Chapter Summary - This paper reports an experiment that tests two proposals for handling the fact that historical means, variances, and covariances are themselves noisy. One method is that of Michaud (1998). The other is an implementation of the diffuse Bayes approach widely discussed in texts and tracts on Bayesian inference. The experiment contains a simulated referee and two simulated players, namely a Michaud player and a Bayes player. The referee selects a “true” probability distribution of returns on eight asset classes. Given this probability distribution, the referee generates 217 monthly observations for the eight asset classes. These observations are handed to each player who then proceeds in its prescribed manner. The object of each player is to pick a portfolio which maximizes a specified function of portfolio mean and variance. This process is repeated for three different objective functions, for 100 historical samples drawn from a given truth, and for 10 truths. One of the investor objectives is long run growth. The others are two other “utility functions.” The two players, and therefore their methodologies, are evaluated in terms of their ability to provide portfolios which give greatest value to the objective function, and their ability to estimate how well they have done. The results of the experiment have implications for the relative merits of the two methodologies, and for probable weaknesses in other methods of estimating the inputs to an MPT portfolio analysis.
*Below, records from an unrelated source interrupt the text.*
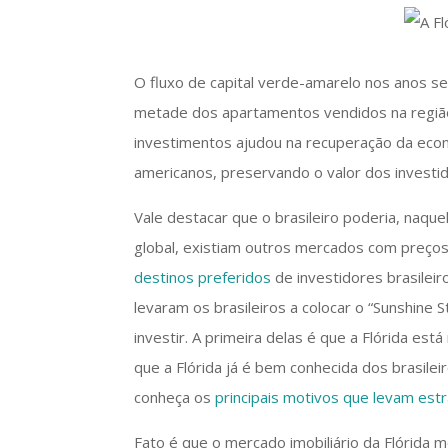
O fluxo de capital verde-amarelo nos anos se
metade dos apartamentos vendidos na regi
investimentos ajudou na recuperação da econ
americanos, preservando o valor dos investi
Vale destacar que o brasileiro poderia, naq
global, existiam outros mercados com preços
destinos preferidos
de investidores brasileiro
levaram os brasileiros a colocar o “Sunshine S
investir. A primeira delas é que a Flórida e
que a Flórida já é bem conhecida dos brasilei
conheça os
principais motivos que levam estr
Fato é que o mercado imobiliário da Flórida 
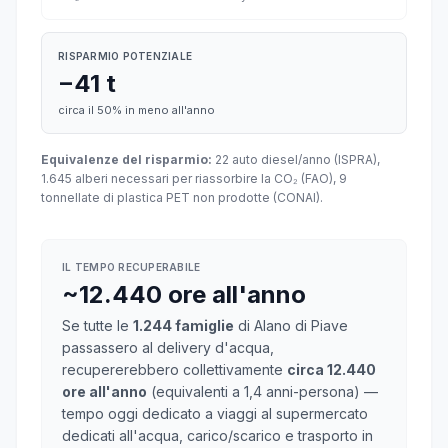
RISPARMIO POTENZIALE
−41 t
circa il 50% in meno all'anno
Equivalenze del risparmio:
22 auto diesel/anno (ISPRA),
1.645 alberi necessari per riassorbire la CO₂ (FAO), 9
tonnellate di plastica PET non prodotte (CONAI).
IL TEMPO RECUPERABILE
~12.440 ore all'anno
Se tutte le
1.244 famiglie
di Alano di Piave
passassero al delivery d'acqua,
recupererebbero collettivamente
circa 12.440
ore all'anno
(equivalenti a 1,4 anni-persona) —
tempo oggi dedicato a viaggi al supermercato
dedicati all'acqua, carico/scarico e trasporto in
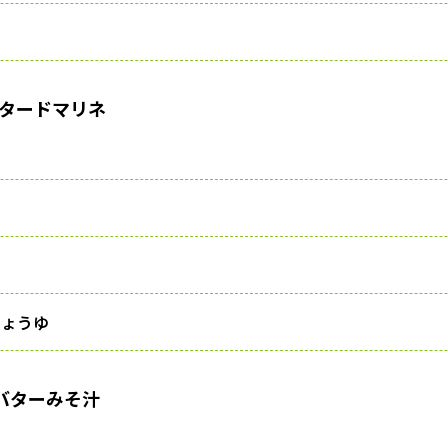
タードマリネ
じょうゆ
バターみそ汁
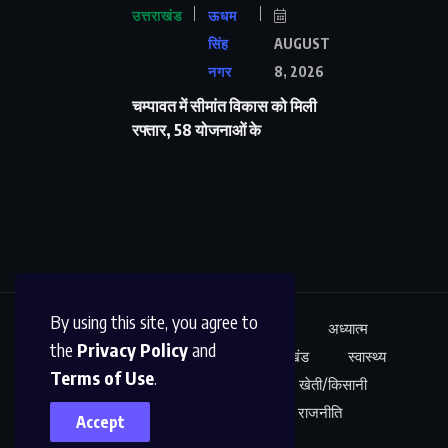
उत्तराखंड
ऊधम
सिंह
AUGUST
नगर
8, 2026
चम्पावत में सीमांत विकास को मिली
रफ्तार, 58 योजनाओं के
By using this site, you agree to
ऊधम सिंह नगर
अंतर्राष्ट्रीय
शिक्षा
अध्यात्म
the
Privacy Policy
and
कारोबार
अपराध
साहित्य
उत्तराखंड
स्वास्थ्य
Terms of Use
.
नेशनल न्यूज़
खेल
मनोरंजन
खेती/किसानी
शोध/आविष्कार
अपराध
राजनीति
Accept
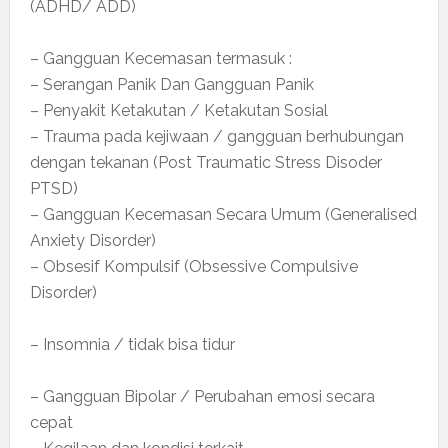
(ADHD/ ADD)
– Gangguan Kecemasan termasuk :
– Serangan Panik Dan Gangguan Panik
– Penyakit Ketakutan / Ketakutan Sosial
– Trauma pada kejiwaan / gangguan berhubungan
dengan tekanan (Post Traumatic Stress Disoder
PTSD)
– Gangguan Kecemasan Secara Umum (Generalised
Anxiety Disorder)
– Obsesif Kompulsif (Obsessive Compulsive
Disorder)
– Insomnia / tidak bisa tidur
– Gangguan Bipolar / Perubahan emosi secara
cepat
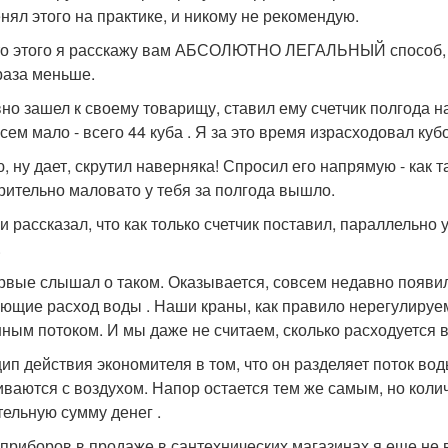
нял этого на практике, и никому не рекомендую.
о этого я расскажу вам АБСОЛЮТНО ЛЕГАЛЬНЫЙ способ, ка
 раза меньше.
но зашел к своему товарищу, ставил ему счетчик полгода н
сем мало - всего 44 куба . Я за это время израсходовал куб
, ну дает, скрутил наверняка! Спросил его напрямую - как
рительно маловато у тебя за полгода вышло.
 и рассказал, что как только счетчик поставил, параллельн
.
рвые слышал о таком. Оказывается, совсем недавно появи
ющие расход воды . Наши краны, как правило нерегулируемы
ным потоком. И мы даже не считаем, сколько расходуется 
ип действия экономителя в том, что он разделяет поток во
ваются с воздухом. Напор остается тем же самым, но коли
тельную сумму денег .
 приборов в продаже в сантехнических магазинах я еще не 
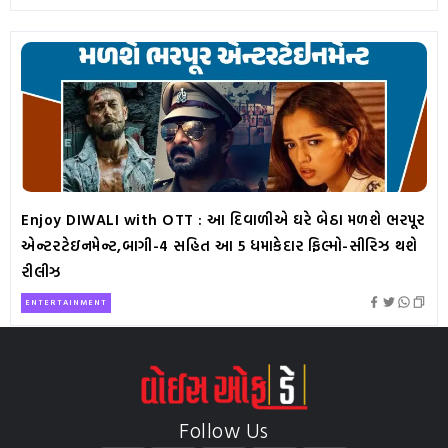
Enjoy DIWALI with OTT : આ દિવાળીએ ઘરે બેઠા મળશે ભરપૂર
એન્ટરટેઇનમેન્ટ,બાગી-4 સહિત આ 5 ધમાકેદાર ફિલ્મો-સીરિઝ થશે
રીલીઝ
ENTERTAINMENT
Follow Us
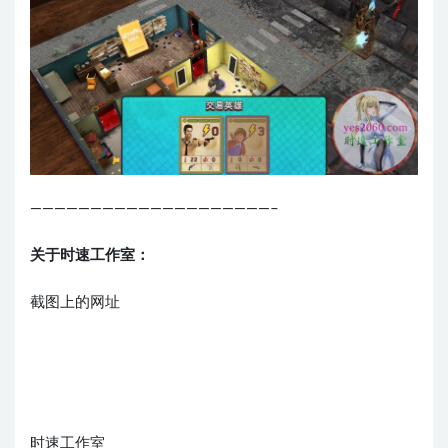
————————————————————–
关于时速工作室：
截图上的网址
时速工作室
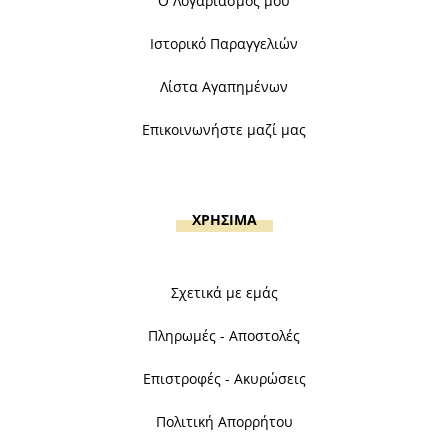
Ο Λογαριασμός μου
Ιστορικό Παραγγελιών
Λίστα Αγαπημένων
Επικοινωνήστε μαζί μας
ΧΡΗΣΙΜΑ
Σχετικά με εμάς
Πληρωμές - Αποστολές
Επιστροφές - Ακυρώσεις
Πολιτική Απορρήτου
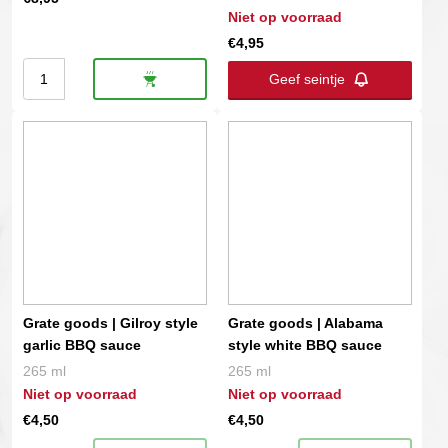
Niet op voorraad
€
4,95
Turnpike
Geef seintje
Japanese
Sesame
BBQ
Sauce
aantal
Grate goods | Gilroy style
Grate goods | Alabama
garlic BBQ sauce
style white BBQ sauce
265 ml
265 ml
Niet op voorraad
Niet op voorraad
€
4,50
€
4,50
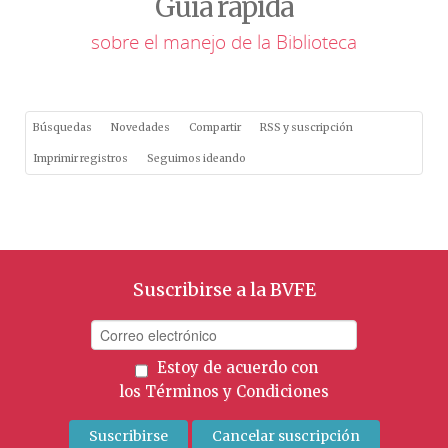
Guía rápida
sobre el manejo de la Biblioteca
Búsquedas
Novedades
Compartir
RSS y suscripción
Imprimir registros
Seguimos ideando
Suscribirse a la BVFE
Estoy de acuerdo con
los
Términos y Condiciones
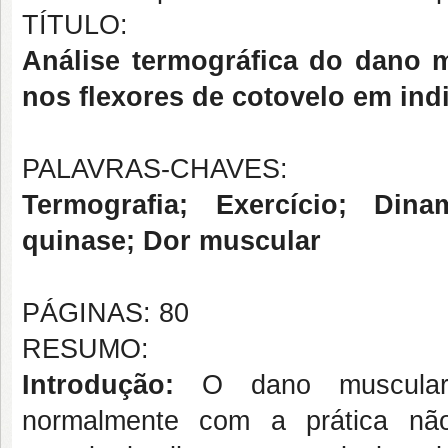
TÍTULO:
Análise termográfica do dano 
nos flexores de cotovelo em ind
PALAVRAS-CHAVES:
Termografia; Exercício; Din
quinase; Dor muscular
PÁGINAS: 80
RESUMO:
Introdução:
O dano muscular i
normalmente com a prática não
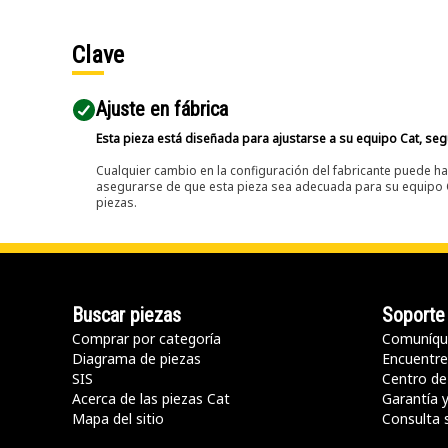
Clave
Ajuste en fábrica
Esta pieza está diseñada para ajustarse a su equipo Cat, segú
Cualquier cambio en la configuración del fabricante puede hac
asegurarse de que esta pieza sea adecuada para su equipo Ca
piezas.
Buscar piezas
Soporte
Comprar por categoría
Comuníqu
Diagrama de piezas
Encuentre 
SIS
Centro de
Acerca de las piezas Cat
Garantía 
Mapa del sitio
Consulta 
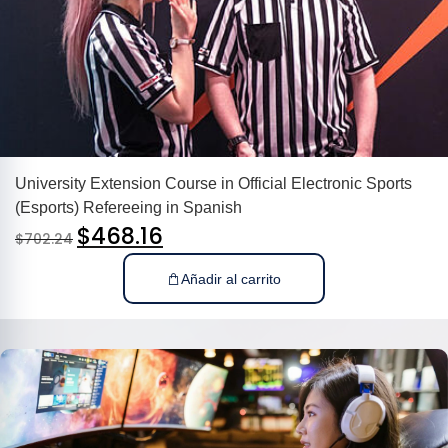
University Extension Course in Official Electronic Sports
(Esports) Refereeing in Spanish
$
468.16
$
702.24
Añadir al carrito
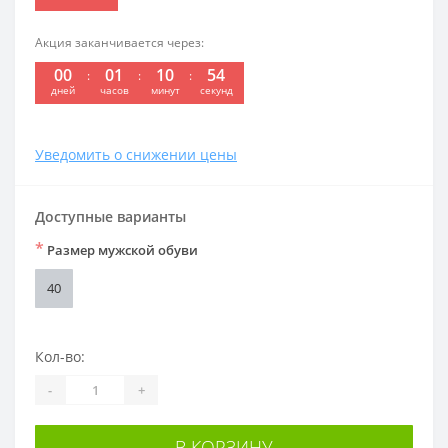
Акция заканчивается через:
00
01
10
54
:
:
:
дней
часов
минут
секунд
Уведомить о снижении цены
Доступные варианты
*
Размер мужской обуви
40
Кол-во:
-
+
В КОРЗИНУ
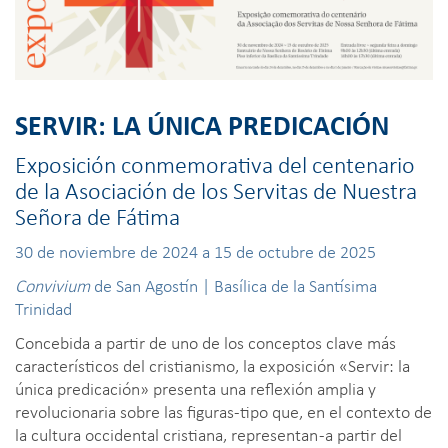
SERVIR: LA ÚNICA PREDICACIÓN
Exposición conmemorativa del centenario
de la Asociación de los Servitas de Nuestra
Señora de Fátima
30 de noviembre de 2024 a 15 de octubre de 2025
Convivium
de San Agostín | Basílica de la Santísima
Trinidad
Concebida a partir de uno de los conceptos clave más
característicos del cristianismo, la exposición «Servir: la
única predicación» presenta una reflexión amplia y
revolucionaria sobre las figuras-tipo que, en el contexto de
la cultura occidental cristiana, representan -a partir del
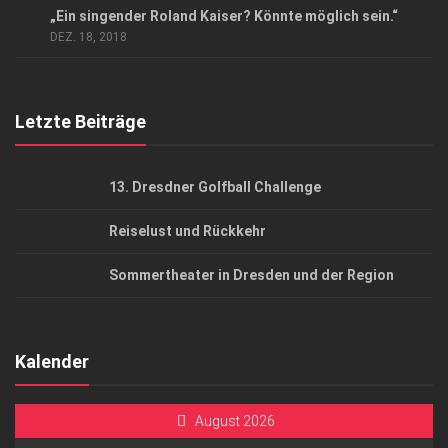
AGB
„Ein singender Roland Kaiser? Könnte möglich sein.“
DEZ. 18, 2018
Top Gesundheitsforum Dresden / Ostsachsen
Mediadaten
Letzte Beiträge
13. Dresdner Golfball Challenge
Reiselust und Rückkehr
Sommertheater in Dresden und der Region
Kalender
August 2026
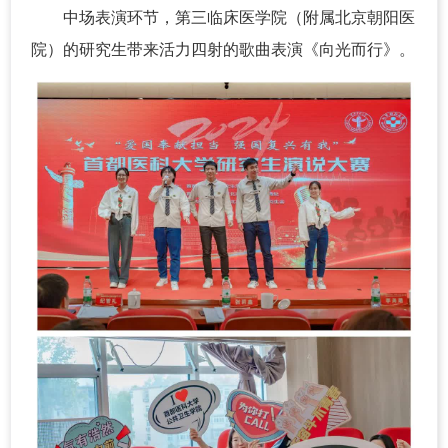
中场表演环节，第三临床医学院（附属北京朝阳医
院）的研究生带来活力四射的歌曲表演《向光而行》。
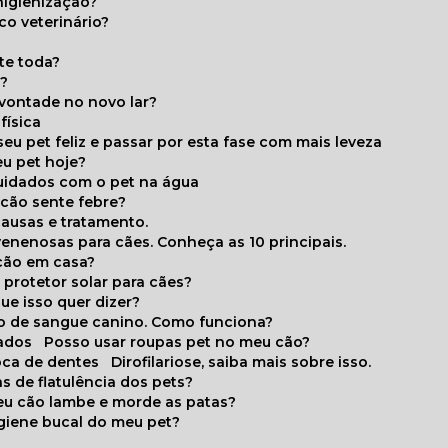
higienização?
co veterinário?
ite toda?
a?
 vontade no novo lar?
física
eu pet feliz e passar por esta fase com mais leveza
eu pet hoje?
cuidados com o pet na água
 cão sente febre?
causas e tratamento.
 venenosas para cães. Conheça as 10 principais.
cão em casa?
te protetor solar para cães?
que isso quer dizer?
o de sangue canino. Como funciona?
cados
Posso usar roupas pet no meu cão?
oca de dentes
Dirofilariose, saiba mais sobre isso.
s de flatulência dos pets?
meu cão lambe e morde as patas?
igiene bucal do meu pet?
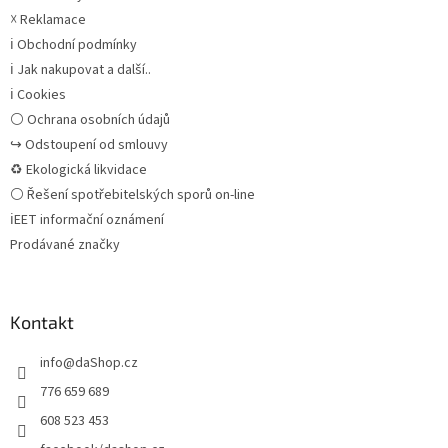
☓ Reklamace
ℹ Obchodní podmínky
ℹ Jak nakupovat a další..
ℹ Cookies
⚪ Ochrana osobních údajů
↪ Odstoupení od smlouvy
♻ Ekologická likvidace
⚪ Řešení spotřebitelských sporů on-line
ℹEET informační oznámení
Prodávané značky
Kontakt
info
@
daShop.cz
776 659 689
608 523 453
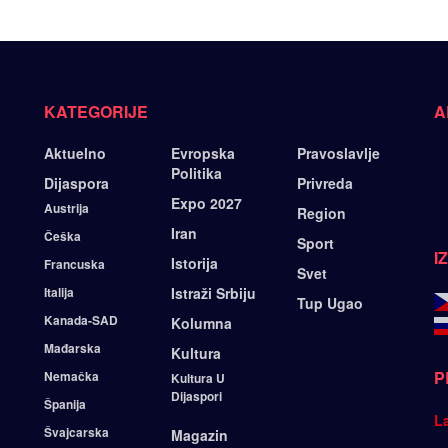
KATEGORIJE
A
Aktuelno
Evropska
Pravoslavlje
Politika
Dijaspora
Privreda
Expo 2027
Austrija
Region
Iran
Češka
Sport
I
Istorija
Francuska
Svet
Italija
Istraži Srbiju
Tup Ugao
Kanada-SAD
Kolumna
Mađarska
Kultura
P
Nemačka
Kultura U
Dijaspori
Španija
L
Švajcarska
Magazin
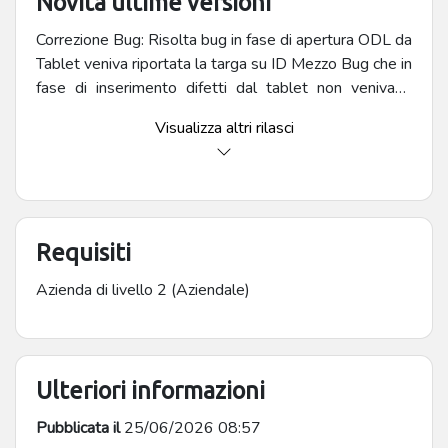
Novità ultime versioni
Correzione Bug: Risolta bug in fase di apertura ODL da
Tablet veniva riportata la targa su ID Mezzo Bug che in
fase di inserimento difetti dal tablet non venivano
visualizzati sul client.
Visualizza altri rilasci
Requisiti
Azienda di livello 2 (Aziendale)
Ulteriori informazioni
Pubblicata il
25/06/2026 08:57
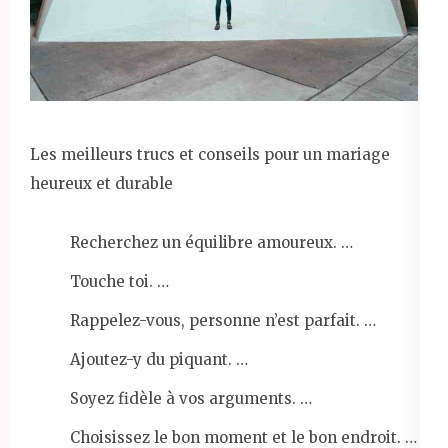
Les meilleurs trucs et conseils pour un mariage
heureux et durable
Recherchez un équilibre amoureux. …
Touche toi. …
Rappelez-vous, personne n’est parfait. …
Ajoutez-y du piquant. …
Soyez fidèle à vos arguments. …
Choisissez le bon moment et le bon endroit. …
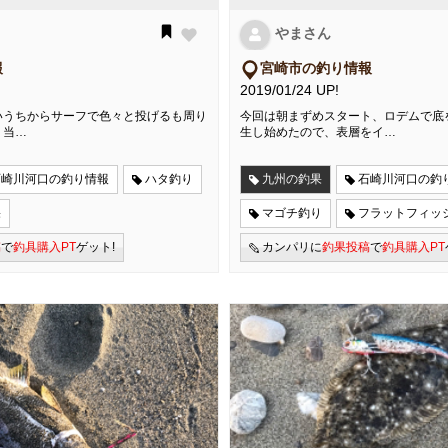
やまさん
報
宮崎市の釣り情報
2019/01/24 UP!
いうちからサーフで色々と投げるも周り
今回は朝まずめスタート、ロデムで底
く当…
生し始めたので、表層をイ…
石崎川河口の釣り情報
ハタ釣り
九州の釣果
石崎川河口の釣
果
マゴチ釣り
フラットフィッ
稿
で
釣具購入PT
ゲット!
カンパリに
釣果投稿
で
釣具購入PT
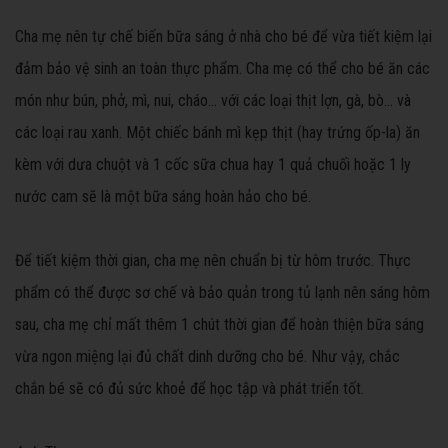
Cha mẹ nên tự chế biến bữa sáng ở nhà cho bé để vừa tiết kiệm lại
đảm bảo vệ sinh an toàn thực phẩm. Cha mẹ có thể cho bé ăn các
món như bún, phở, mì, nui, cháo… với các loại thịt lợn, gà, bò… và
các loại rau xanh. Một chiếc bánh mì kẹp thịt (hay trứng ốp-la) ăn
kèm với dưa chuột và 1 cốc sữa chua hay 1 quả chuối hoặc 1 ly
nước cam sẽ là một bữa sáng hoàn hảo cho bé.
Để tiết kiệm thời gian, cha mẹ nên chuẩn bị từ hôm trước. Thực
phẩm có thể được sơ chế và bảo quản trong tủ lạnh nên sáng hôm
sau, cha mẹ chỉ mất thêm 1 chút thời gian để hoàn thiện bữa sáng
vừa ngon miệng lại đủ chất dinh dưỡng cho bé. Như vậy, chắc
chắn bé sẽ có đủ sức khoẻ để học tập và phát triển tốt.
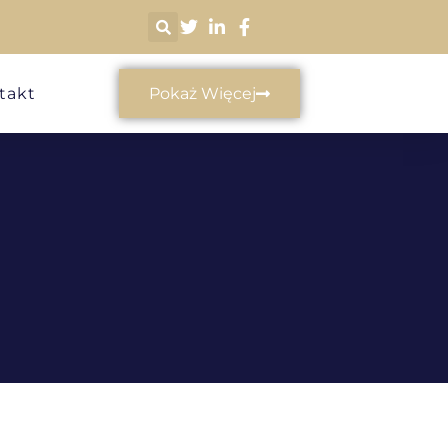
takt
Pokaż Więcej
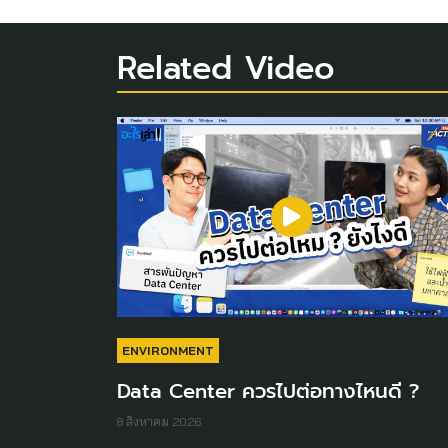
Related Video
ENVIRONMENT
Data Center ควรไปต่อทางไหนดี ?
8 สิงหาคม 2026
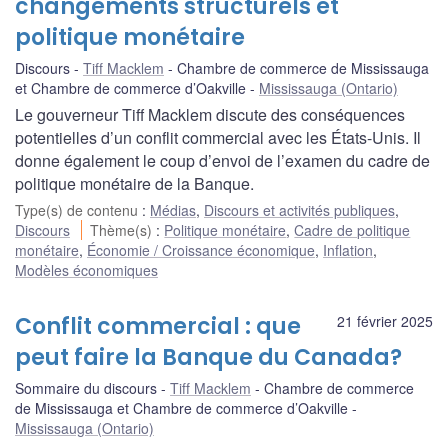
changements structurels et
politique monétaire
Discours
Tiff Macklem
Chambre de commerce de Mississauga
et Chambre de commerce d’Oakville
Mississauga (Ontario)
Le gouverneur Tiff Macklem discute des conséquences
potentielles d’un conflit commercial avec les États-Unis. Il
donne également le coup d’envoi de l’examen du cadre de
politique monétaire de la Banque.
Type(s) de contenu
:
Médias
,
Discours et activités publiques
,
Discours
Thème(s)
:
Politique monétaire
,
Cadre de politique
monétaire
,
Économie / Croissance économique
,
Inflation
,
Modèles économiques
Conflit commercial : que
21 février 2025
peut faire la Banque du Canada?
Sommaire du discours
Tiff Macklem
Chambre de commerce
de Mississauga et Chambre de commerce d’Oakville
Mississauga (Ontario)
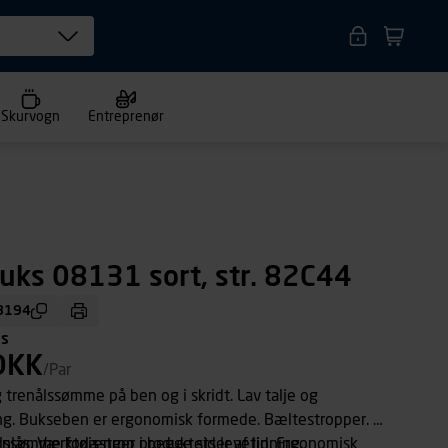
Skurvogn
Entreprenør
uks 08131 sort, str. 82C44
8194
ms
DKK
/Par
renålssømme på ben og i skridt. Lav talje og
ing. Bukseben er ergonomisk formede. Bæltestropper. D-
nlås. Værktøjsstrop i begge sider af linning.
ålssømme forlænger produktets levetid. Ergonomisk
Chapter Summary - Fund managers now commonly try to beat specific benchmarks (e.g., theS&P500), and the widespread dissemination of return statistics on both index and actively managed funds makes it plausible that some individual investors may also be trying to do so. Academics now commonly evaluate fund performance by the size of the “alpha” from a multifactor generalization of the familiar Capital Asset Pricing Model, i.e. the size of the intercept in a linear regression of the fund’s returns on the returns of a broad based market index and other “factor” portfolios (e.g., those proposed in the influential work of Eugene Fama and Kenneth French). This paper theoretically and empirically argues that these two seemingly disparate facts may be closely connected. Specifically, the attempt of fund managers and/or individual investors to beat benchmark portfolios may cause those benchmarks (or proxies for them) to appear in the multifactor performance evaluation models advocated by academics. This casts additional doubt on the currently problematic academic presumption that the non-market factors proxy for predictors of fundamental risks that can affect future investment opportunities. Instead, the non-market factors in the Fama and French equity fund performance evaluation model may proxy for growth-oriented index portfolios, which some try to beat, and value-oriented index portfolios, which others try to beat.